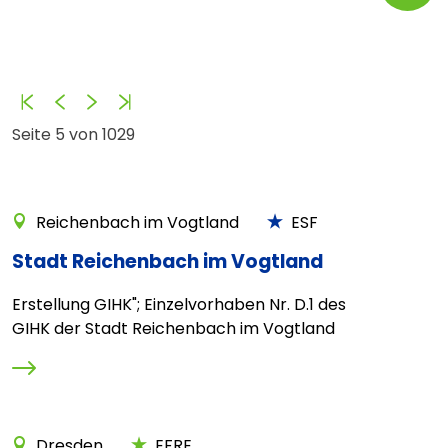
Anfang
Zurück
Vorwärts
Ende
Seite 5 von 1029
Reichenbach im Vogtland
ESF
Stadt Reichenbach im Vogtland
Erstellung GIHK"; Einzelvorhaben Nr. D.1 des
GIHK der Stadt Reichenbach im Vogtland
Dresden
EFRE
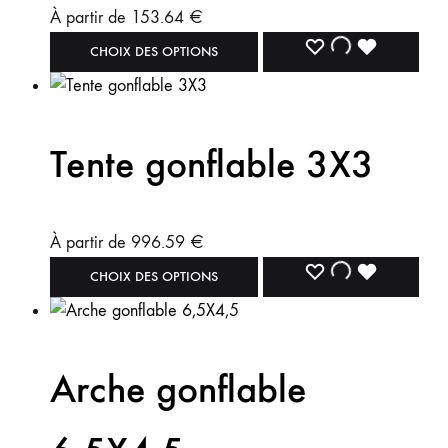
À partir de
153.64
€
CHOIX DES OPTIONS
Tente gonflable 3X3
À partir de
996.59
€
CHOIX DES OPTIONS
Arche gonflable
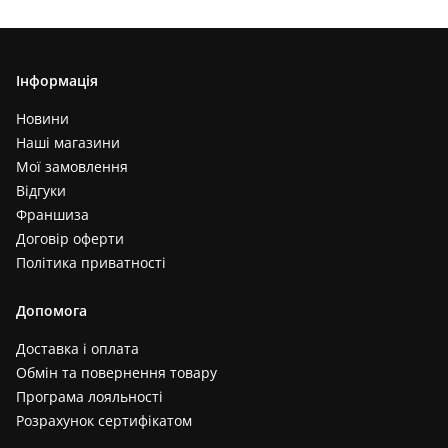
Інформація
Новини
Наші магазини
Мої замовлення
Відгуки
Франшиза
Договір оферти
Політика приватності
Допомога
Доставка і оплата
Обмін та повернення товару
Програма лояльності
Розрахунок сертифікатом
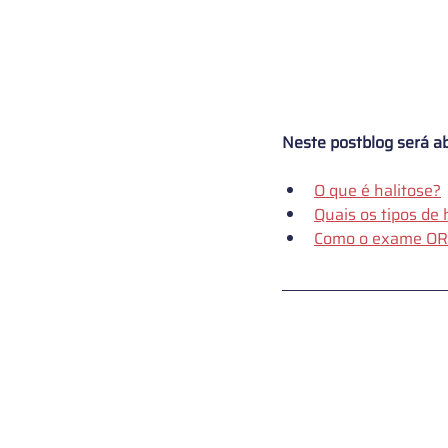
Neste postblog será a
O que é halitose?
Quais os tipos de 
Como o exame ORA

_ _ _ _

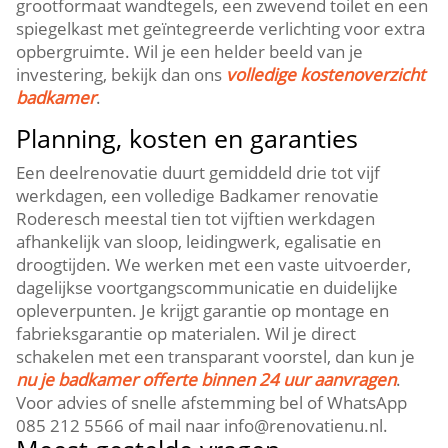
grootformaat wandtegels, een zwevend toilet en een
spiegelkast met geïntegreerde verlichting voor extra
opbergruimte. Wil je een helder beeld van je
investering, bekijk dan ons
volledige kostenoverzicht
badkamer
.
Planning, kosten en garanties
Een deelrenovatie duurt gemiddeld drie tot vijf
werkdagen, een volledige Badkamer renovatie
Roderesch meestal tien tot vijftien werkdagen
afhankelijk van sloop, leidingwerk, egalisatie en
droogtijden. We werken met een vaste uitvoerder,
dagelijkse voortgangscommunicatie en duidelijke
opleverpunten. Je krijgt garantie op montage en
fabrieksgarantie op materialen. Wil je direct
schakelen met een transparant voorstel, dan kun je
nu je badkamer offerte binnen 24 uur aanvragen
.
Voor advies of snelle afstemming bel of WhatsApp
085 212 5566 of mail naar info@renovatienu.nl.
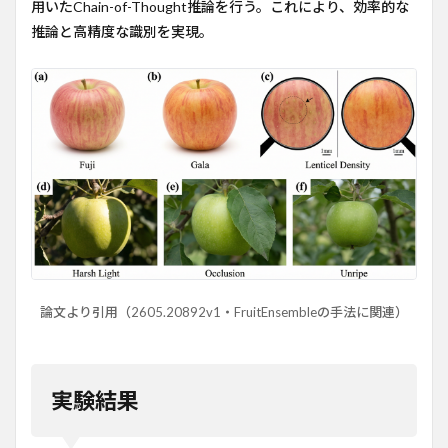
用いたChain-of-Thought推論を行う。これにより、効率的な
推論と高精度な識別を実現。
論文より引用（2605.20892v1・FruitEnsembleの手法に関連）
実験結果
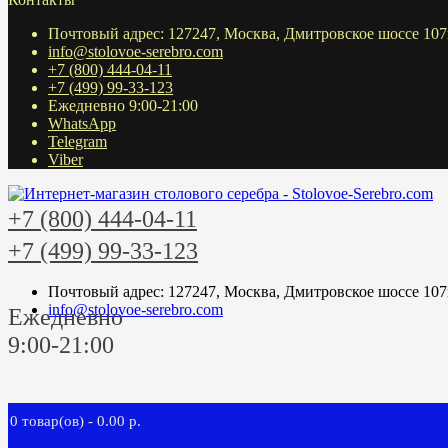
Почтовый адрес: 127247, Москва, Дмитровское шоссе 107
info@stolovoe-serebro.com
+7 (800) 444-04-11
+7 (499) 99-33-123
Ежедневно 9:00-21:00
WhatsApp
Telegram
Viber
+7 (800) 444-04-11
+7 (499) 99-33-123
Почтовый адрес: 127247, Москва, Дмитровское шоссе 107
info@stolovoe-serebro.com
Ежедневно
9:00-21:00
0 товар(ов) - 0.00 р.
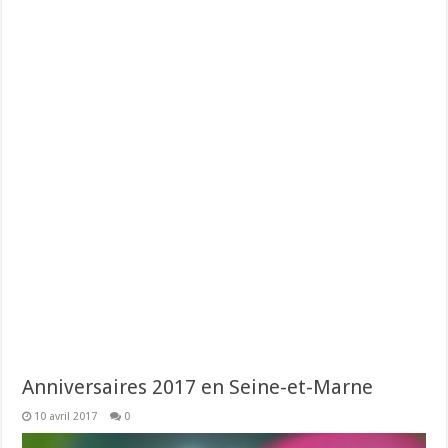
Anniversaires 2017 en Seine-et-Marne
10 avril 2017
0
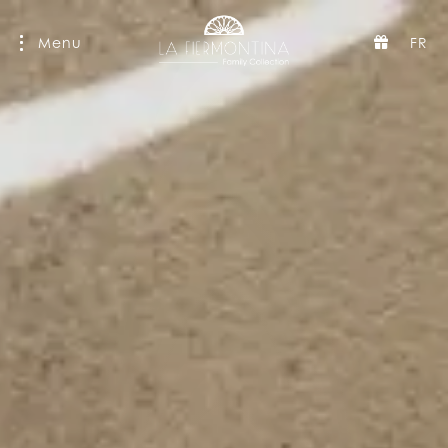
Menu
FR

_ _ _ _

Lines of the listing above that include the string "werkdagen" should each be copied.

> Written solution
werkdagen, een volledige Badkamer renovatie
Roderesch meestal tien tot vijftien werkdagen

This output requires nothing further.